Der WM-Sechste Julian Weber hält sich zurzeit bei seiner Freundin in Berlin fit, so gut es geht. Der Mainzer, der eine Bestweite von 88,29 m (2016) zu Buche stehen hat, sei nach einer Fuß-Operation ‘noch nicht wieder voll belastbar’, sagt Mark Frank. Seinen Sohn Eric hätte er in diesem Jahr eine kleine Chance eingeräumt, das Ticket zur Junioren-WM in Kenias Hauptstadt Nairobi zu lösen. ‘Aber ganz ehrlich’, sagt der Vater, ‘in diesen Zeiten würde ich mein Kind dort nicht hinschicken’. Der WM-Termin im Juli wurde mittlerweile auf einen unbekannten Zeitpunkt verschoben.

Und so versuchen sich alle mehr oder weniger gut in Form zu halten. ‘Eine Trainingsplanung mache ich nicht mehr.
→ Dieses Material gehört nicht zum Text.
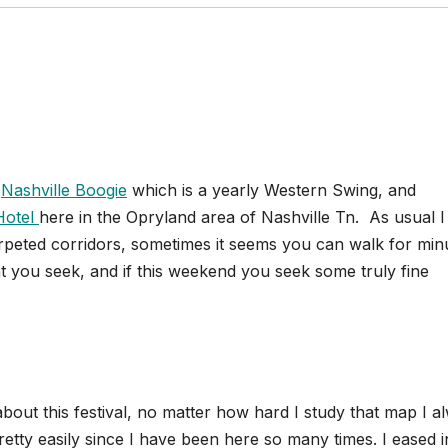
l
Nashville Boogie
which is a yearly Western Swing, and
Hotel
here in the Opryland area of Nashville Tn. As usual I
carpeted corridors, sometimes it seems you can walk for min
at you seek, and if this weekend you seek some truly fine
out this festival, no matter how hard I study that map I a
 pretty easily since I have been here so many times. I eased i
Wir sprechen uns täglich über die WhatsApp-Gruppe ab und passen das Training an’, erzählt der dreimalige WM-Achte. ‘Eigentlich kommt jetzt die Phase, in der wir die Würfe ausprägen müssten. Durch die Sperrung aller Sportanlagen geht das aber nicht. Wir trainieren gerade so, dass wir nicht komplett die Form verlieren’, berichtet Mark Frank. ‘Die größte Herausforderung besteht nun darin, die Motivation bei allen hoch zu halten. Damit kann man sich eine gewisse Zeit über Wasser halten, doch irgendwann braucht man mal Klarheit. Die hat im Moment aber keiner.’